Il piano del governo prevede compensazioni per gli impatti sull'Ets solo per 23 grandi miniere di carbone inquinanti sulle 121 esistenti in Australia, tutte le altre sarebbero escluse dal sistema Ets. Le imprese minerarie del carbone chiedono al governo australiano di essere trattate come le industrie dell'alluminio, del cemento e del gas naturale liquefatto, che riceveranno tra il 60 e il 90% di permessi "free" di emissione di CO2 durante i primi anni di avvio del carbon trading.
Il problema è che, secondo il governo, l'estensione al carbone delle esenzioni porterebbe una voragine di 500 milioni di dollari all'anno dei costi dell'Ets, un bel buco da tappare nella mancata vendita dei carbon permits.
Il primo ministro Kevin Rudd spinge per l'approvazione di leggi per realizzare il carbon trading e per far approvare dal Parlamento un taglio delle emissioni di gas serra del 25% entro il 2020, prima del summit Onu sul clima di dicembre a Copenhagen. Le leggi sono però bloccate in Senato, dove il governo laburista avrebbe bisogno di altri 7 voti per farle passare, altrimenti tutto rischia di essere sepolto sotto il voto contrario dell'opposizione conservatrice nella seduta del Senato del 13 agosto.
Il leader del partito liberale Malcolm Turnbull ha detto che sarebbe disposto ad approvare le leggi più tardi, magari anche entro il 2009, solo se il governo si impegnerà per una serie di emendamenti, tra i quali una maggiore tutela per le industrie del carbone e dell'energia elettrica.
Ma forse a Rudd conviene lo scontro e la bocciatura delle leggi: i sondaggi lo danno nettamente in testa e potrebbe essere tentato di andare ad elezioni anticipate nei primi mesi del 2010, invece di aspettare la scadenza naturale della legislatura prevista tra la fine del 2010 e l'inizio del 2011.
I sondaggi pubblicati ieri sui giornali australiani danno per Rudd un crescente gradimento che lo porterebbe a vincere facilmente le elezioni: se si votasse oggi i laburisti prenderebbero il 57% e tutta l'opposizione il 43%.

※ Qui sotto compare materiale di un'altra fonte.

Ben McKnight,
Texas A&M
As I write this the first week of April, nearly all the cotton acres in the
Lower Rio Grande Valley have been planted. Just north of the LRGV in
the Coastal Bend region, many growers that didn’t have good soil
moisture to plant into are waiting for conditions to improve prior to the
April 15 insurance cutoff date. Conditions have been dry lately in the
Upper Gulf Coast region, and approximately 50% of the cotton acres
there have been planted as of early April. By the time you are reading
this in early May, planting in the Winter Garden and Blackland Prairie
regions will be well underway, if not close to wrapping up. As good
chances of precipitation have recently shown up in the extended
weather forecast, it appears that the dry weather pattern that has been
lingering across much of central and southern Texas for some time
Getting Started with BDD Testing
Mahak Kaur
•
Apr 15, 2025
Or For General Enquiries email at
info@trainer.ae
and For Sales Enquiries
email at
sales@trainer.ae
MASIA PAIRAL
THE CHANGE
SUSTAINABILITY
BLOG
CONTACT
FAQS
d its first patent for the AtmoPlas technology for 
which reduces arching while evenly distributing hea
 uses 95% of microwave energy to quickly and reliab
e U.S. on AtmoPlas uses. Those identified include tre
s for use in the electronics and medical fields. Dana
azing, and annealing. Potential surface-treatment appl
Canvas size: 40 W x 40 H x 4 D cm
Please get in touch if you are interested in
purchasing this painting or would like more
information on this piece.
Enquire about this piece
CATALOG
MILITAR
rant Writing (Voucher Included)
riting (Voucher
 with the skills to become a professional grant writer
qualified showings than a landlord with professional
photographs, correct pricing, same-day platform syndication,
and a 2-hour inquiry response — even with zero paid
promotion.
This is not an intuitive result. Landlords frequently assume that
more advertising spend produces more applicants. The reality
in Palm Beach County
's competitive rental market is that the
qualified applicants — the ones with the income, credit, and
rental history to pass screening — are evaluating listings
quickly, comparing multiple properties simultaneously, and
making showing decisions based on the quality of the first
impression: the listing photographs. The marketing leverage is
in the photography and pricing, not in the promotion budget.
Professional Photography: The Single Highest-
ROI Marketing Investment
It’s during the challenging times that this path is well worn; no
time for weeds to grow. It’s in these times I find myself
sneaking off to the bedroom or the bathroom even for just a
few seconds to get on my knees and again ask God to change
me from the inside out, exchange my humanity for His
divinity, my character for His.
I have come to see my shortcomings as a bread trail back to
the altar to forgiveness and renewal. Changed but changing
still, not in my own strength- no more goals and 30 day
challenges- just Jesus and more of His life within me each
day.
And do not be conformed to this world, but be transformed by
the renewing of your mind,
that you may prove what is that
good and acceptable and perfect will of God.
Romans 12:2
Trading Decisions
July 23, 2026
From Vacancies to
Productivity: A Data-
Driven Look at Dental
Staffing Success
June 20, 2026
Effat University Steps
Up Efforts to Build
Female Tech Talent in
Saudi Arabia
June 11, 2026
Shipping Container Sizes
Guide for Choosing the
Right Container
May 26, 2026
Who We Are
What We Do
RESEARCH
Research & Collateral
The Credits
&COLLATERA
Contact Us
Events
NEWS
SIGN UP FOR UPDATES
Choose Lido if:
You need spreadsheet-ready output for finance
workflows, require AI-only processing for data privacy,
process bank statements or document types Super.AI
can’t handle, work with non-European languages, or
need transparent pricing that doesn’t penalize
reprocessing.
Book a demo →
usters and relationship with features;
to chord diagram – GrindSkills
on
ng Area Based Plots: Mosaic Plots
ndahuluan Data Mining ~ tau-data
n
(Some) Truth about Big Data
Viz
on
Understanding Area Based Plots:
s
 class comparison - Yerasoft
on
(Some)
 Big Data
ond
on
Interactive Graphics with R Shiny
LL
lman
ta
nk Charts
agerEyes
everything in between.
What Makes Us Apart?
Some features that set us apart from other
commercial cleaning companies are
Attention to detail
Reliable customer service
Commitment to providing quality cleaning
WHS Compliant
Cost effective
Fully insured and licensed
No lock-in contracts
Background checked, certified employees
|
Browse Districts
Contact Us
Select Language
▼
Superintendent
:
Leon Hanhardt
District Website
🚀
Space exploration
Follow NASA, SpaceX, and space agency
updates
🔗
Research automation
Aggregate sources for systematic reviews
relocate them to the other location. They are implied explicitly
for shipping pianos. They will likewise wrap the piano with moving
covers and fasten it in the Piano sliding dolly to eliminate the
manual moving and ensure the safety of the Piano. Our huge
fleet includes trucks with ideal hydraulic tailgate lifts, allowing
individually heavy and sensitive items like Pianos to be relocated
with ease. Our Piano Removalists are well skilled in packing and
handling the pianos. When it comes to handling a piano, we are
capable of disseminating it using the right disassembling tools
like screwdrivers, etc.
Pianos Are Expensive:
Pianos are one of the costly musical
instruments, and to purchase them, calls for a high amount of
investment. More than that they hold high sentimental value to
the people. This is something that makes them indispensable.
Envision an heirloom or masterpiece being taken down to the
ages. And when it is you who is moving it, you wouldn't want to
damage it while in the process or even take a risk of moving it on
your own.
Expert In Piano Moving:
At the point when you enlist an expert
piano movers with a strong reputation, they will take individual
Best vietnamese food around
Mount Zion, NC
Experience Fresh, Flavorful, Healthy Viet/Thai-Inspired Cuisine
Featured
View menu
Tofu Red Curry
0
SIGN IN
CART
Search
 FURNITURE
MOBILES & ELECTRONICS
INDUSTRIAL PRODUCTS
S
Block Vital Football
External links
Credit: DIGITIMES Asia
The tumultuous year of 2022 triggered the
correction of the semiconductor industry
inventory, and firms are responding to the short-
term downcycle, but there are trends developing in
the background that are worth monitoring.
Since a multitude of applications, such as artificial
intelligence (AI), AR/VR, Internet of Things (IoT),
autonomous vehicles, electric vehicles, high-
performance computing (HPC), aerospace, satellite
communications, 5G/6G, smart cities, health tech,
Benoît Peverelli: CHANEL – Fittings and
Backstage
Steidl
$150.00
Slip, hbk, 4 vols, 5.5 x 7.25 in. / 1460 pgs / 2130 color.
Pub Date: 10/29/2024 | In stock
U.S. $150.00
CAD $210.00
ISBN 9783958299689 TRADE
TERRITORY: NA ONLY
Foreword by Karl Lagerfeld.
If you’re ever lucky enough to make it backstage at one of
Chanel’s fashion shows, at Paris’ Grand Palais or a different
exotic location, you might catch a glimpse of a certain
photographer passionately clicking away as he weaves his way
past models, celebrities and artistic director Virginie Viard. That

Il 53% degli australiani però pensa che l'Australia debba attendere fino a dopo il summit di Copenhagen prima di approvare l'Ets e che, in caso di fallimento dei negoziati, non dovrebbe introdurre nessun carbon trading. Una posizione attendista che rischierebbe di far fallire Copenhagen. Se è vero che l'Australia produce "solo" circa il 1,5% delle emissioni di gas serra del mondo, è anche vero che è uno dei principali inquinatori pro-capite proprio a causa della sua dipendenza dal carbone, con il quale produce circa l'80% della sua energia elettrica. Se l'Australia si defilasse la cosa non sarebbe affatto gradita a Paesi come l'India e la Cina (grandi partner commerciali di Canberra) che rinfacciano ai Paesi ricchi proprio le loro enormi quantità di emissioni pro-capite rispetto ai livelli ancora molto bassi delle economie emergenti.